Understood by Autocar to be twinned with sibling brand Kia’s incoming EV2, it will plug the gap between the Inster and Kona Electric.
Pictures of the car testing this week confirm that it will be close in size to the combustion-powered Bayon, positioning it as a rival to the likes of the Renault 4 and Volvo EX30.
It will be revealed “in the next few months”, new Europe CEO Xavier Martinet told Autocar in June, which suggests that it is likely to be unveiled at the Munich motor show in September.
Hyundai confirmed the car will go on sale in the third quarter of 2026, so deliveries could begin as soon as next July.
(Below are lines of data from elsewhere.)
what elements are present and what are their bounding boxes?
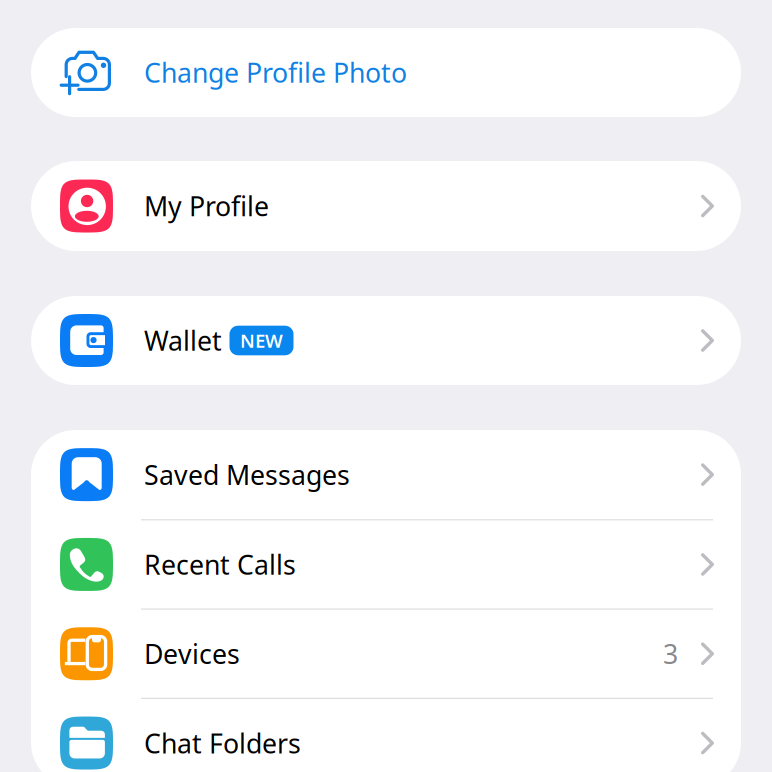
staticText: Saved Messages [144,457,350,492]
button[interactable]: Recent Calls [31,520,741,608]
staticText: Chat Folders [144,725,301,761]
staticText: 3 [663,636,678,671]
staticText: Wallet [144,323,222,358]
staticText: Change Profile Photo [144,55,407,90]
staticText: NEW [240,328,283,353]
staticText: My Profile [144,188,269,224]
button[interactable]: My Profile [31,161,741,251]
button[interactable]: Chat Folders [31,699,741,772]
staticText: Devices [144,636,240,671]
button[interactable]: Saved Messages [31,430,741,519]
button[interactable]: Devices [31,610,741,698]
button[interactable]: Change Profile Photo [31,28,741,117]
staticText: Recent Calls [144,547,296,582]
button[interactable]: Wallet [31,296,741,385]
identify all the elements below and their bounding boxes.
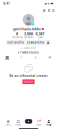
- button[interactable]: Add friends: [42, 8, 47, 12]
- button[interactable]: Create: [23, 119, 34, 126]
- staticText: Inbox: [36, 124, 41, 126]
- button[interactable]: TikTok Studio: [18, 51, 39, 54]
- staticText: 3,908: [24, 32, 33, 36]
- staticText: Profile: [46, 124, 51, 126]
- staticText: Share profile: [27, 41, 44, 44]
- button[interactable]: 6,387: [34, 32, 46, 38]
- staticText: Home: [6, 124, 11, 126]
- button[interactable]: 8: [11, 32, 23, 38]
- button[interactable]: Private: [28, 55, 43, 60]
- button[interactable]: Bookmarks: [47, 8, 51, 12]
- button[interactable]: 3,908: [23, 32, 34, 38]
- staticText: Create: [24, 80, 34, 83]
- button[interactable]: Friends: [13, 119, 24, 126]
- button[interactable]: Profile: [44, 119, 54, 126]
- button[interactable]: Edit profile: [6, 40, 25, 45]
- staticText: Edit profile: [8, 41, 24, 44]
- button[interactable]: Videos: [0, 55, 14, 60]
- button[interactable]: Inbox: [34, 119, 44, 126]
- staticText: + Add bio: [21, 46, 36, 50]
- button[interactable]: Reposts: [14, 55, 28, 60]
- staticText: Following: [12, 36, 22, 39]
- staticText: Followers: [24, 36, 34, 39]
- staticText: Be an influential creator: [10, 74, 48, 78]
- staticText: @michaela.tebbs: [13, 27, 41, 31]
- button[interactable]: Menu: [51, 9, 55, 12]
- button[interactable]: Profile photo: [22, 14, 35, 26]
- button[interactable]: Share profile: [26, 40, 45, 45]
- button[interactable]: Home: [3, 119, 13, 126]
- button[interactable]: Liked: [43, 55, 57, 60]
- button[interactable]: + Add bio: [21, 46, 36, 50]
- staticText: 8: [16, 32, 18, 36]
- button[interactable]: Find friends: [46, 40, 51, 45]
- staticText: 6,387: [36, 32, 45, 36]
- staticText: TikTok Studio: [20, 51, 39, 54]
- staticText: Likes: [38, 36, 43, 39]
- staticText: Friends: [15, 124, 21, 126]
- staticText: 9:41: [3, 2, 9, 5]
- button[interactable]: Create: [22, 79, 35, 84]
It is understood that Kia’s EV2, previewed by the EV2 concept, will arrive a few months before it.
“We are very much involved with the electrification of our line-up and to increase our electrified mix in the coming years,” said Martinet.
Like the EV2, the car will be based on the same scalable E-GMP platform that is used by nearly all EVs in the Hyundai Motor Group, which comprises Hyundai, Kia and Genesis.
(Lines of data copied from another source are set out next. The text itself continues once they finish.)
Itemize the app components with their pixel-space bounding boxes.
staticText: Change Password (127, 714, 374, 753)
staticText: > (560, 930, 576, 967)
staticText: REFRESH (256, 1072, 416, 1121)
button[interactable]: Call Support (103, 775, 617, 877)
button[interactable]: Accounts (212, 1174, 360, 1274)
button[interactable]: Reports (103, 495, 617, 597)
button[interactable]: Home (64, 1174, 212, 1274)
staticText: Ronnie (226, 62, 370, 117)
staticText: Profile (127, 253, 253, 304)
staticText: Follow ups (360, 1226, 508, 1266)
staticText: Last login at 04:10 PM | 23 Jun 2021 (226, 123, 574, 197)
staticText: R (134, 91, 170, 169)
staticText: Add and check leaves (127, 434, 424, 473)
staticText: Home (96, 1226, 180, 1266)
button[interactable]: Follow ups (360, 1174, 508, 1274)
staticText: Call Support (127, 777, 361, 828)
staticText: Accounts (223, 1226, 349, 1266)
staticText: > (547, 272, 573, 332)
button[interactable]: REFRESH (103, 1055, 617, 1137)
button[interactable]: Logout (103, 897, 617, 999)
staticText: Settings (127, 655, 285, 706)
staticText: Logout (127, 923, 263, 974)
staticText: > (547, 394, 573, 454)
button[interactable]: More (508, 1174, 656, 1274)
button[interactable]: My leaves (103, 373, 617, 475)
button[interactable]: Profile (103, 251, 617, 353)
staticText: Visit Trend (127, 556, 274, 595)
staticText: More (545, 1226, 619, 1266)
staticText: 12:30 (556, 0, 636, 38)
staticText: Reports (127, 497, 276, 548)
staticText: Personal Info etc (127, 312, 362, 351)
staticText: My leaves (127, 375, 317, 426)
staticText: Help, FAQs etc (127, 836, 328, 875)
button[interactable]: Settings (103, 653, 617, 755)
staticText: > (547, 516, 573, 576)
It's therefore likely to get a similar set-up to the slightly larger Kia EV3, which is offered with either a 58.3kWh or an 81.4kWh battery pack for ranges of 267 and 372 miles respectively. All versions of the EV3 are powered by a single electric motor that sends 201bhp and 209lb ft to the front wheels.
Inside, the new electric car will bring a “step change” in usability for Hyundai. This includes a new infotainment system that, Autocar has been told, will enable elements such as ambient lighting and noise to alter according to driving modes or chosen style. Like the incoming EV2, the new Hyundai is also expected to get a combined instrument and infotainment display set-up that spans roughly half the width of the dashboard.
Pricing for the new crossover is likely to be close to that of the EV2, at around £25,000.
When it arrives next year, it will be the sixth electric car in Hyundai’s growing EV line-up, following the Ioniq 9 flagship that is due to hit UK roads in the coming months.